**What to produce:**
Output every record precisely.

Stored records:
————————
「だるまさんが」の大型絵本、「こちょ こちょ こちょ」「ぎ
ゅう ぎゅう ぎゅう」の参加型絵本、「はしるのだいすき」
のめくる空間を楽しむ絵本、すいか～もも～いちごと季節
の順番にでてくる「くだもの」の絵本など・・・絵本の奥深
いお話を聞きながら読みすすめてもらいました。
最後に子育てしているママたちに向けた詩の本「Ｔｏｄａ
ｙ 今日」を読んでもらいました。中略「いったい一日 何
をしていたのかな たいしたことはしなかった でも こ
————————
**Output of the exercise:**
「だるまさんが」の大型絵本、「こちょ こちょ こちょ」「ぎ
ゅう ぎゅう ぎゅう」の参加型絵本、「はしるのだいすき」
のめくる空間を楽しむ絵本、すいか～もも～いちごと季節
の順番にでてくる「くだもの」の絵本など・・・絵本の奥深
いお話を聞きながら読みすすめてもらいました。
最後に子育てしているママたちに向けた詩の本「Ｔｏｄａ
ｙ 今日」を読んでもらいました。中略「いったい一日 何
をしていたのかな たいしたことはしなかった でも こ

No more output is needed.